- **WHAT THIS TASK INVOLVES**: Search term "autem": please copy every line of the records below that contains it.

- **INPUT**:
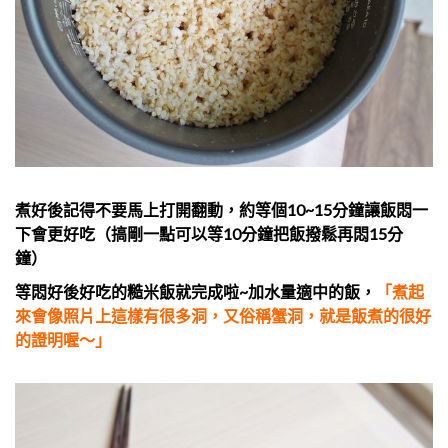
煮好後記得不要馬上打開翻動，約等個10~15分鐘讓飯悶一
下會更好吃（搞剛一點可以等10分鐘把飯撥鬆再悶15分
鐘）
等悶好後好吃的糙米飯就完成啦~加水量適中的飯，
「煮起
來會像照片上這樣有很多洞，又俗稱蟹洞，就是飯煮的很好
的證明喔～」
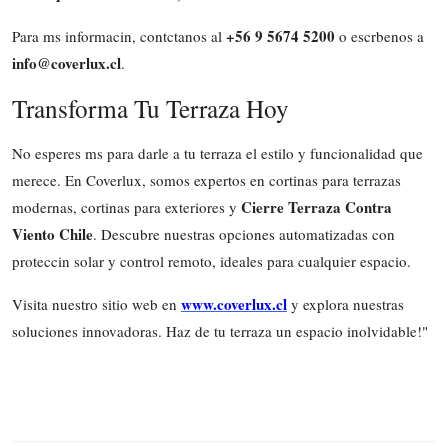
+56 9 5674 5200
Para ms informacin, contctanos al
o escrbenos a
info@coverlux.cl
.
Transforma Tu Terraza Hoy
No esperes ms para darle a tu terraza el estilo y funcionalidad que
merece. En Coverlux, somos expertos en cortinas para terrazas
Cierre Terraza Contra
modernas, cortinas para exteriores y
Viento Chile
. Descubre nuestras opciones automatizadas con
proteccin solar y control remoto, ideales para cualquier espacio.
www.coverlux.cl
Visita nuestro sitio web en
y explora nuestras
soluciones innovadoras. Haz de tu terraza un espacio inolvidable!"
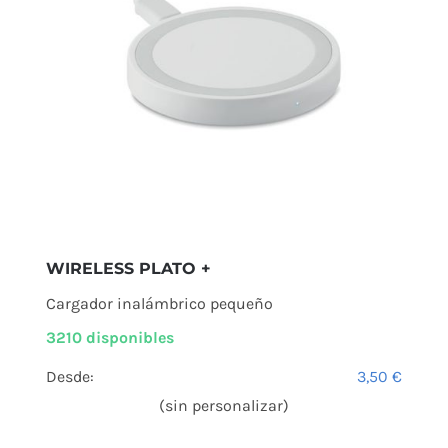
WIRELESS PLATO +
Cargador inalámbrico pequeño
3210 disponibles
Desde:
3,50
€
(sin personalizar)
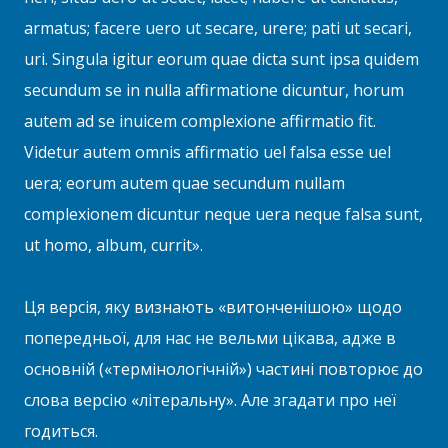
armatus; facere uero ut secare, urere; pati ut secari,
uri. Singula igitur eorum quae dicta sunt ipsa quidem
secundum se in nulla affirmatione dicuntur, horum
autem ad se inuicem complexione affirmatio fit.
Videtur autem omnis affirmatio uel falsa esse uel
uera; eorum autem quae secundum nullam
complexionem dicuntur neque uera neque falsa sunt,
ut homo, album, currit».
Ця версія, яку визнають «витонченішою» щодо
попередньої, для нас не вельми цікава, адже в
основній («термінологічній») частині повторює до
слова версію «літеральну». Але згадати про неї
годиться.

- **RESULT OF THIS EXERCISE**:
autem ad se inuicem complexione affirmatio fit.
Videtur autem omnis affirmatio uel falsa esse uel
uera; eorum autem quae secundum nullam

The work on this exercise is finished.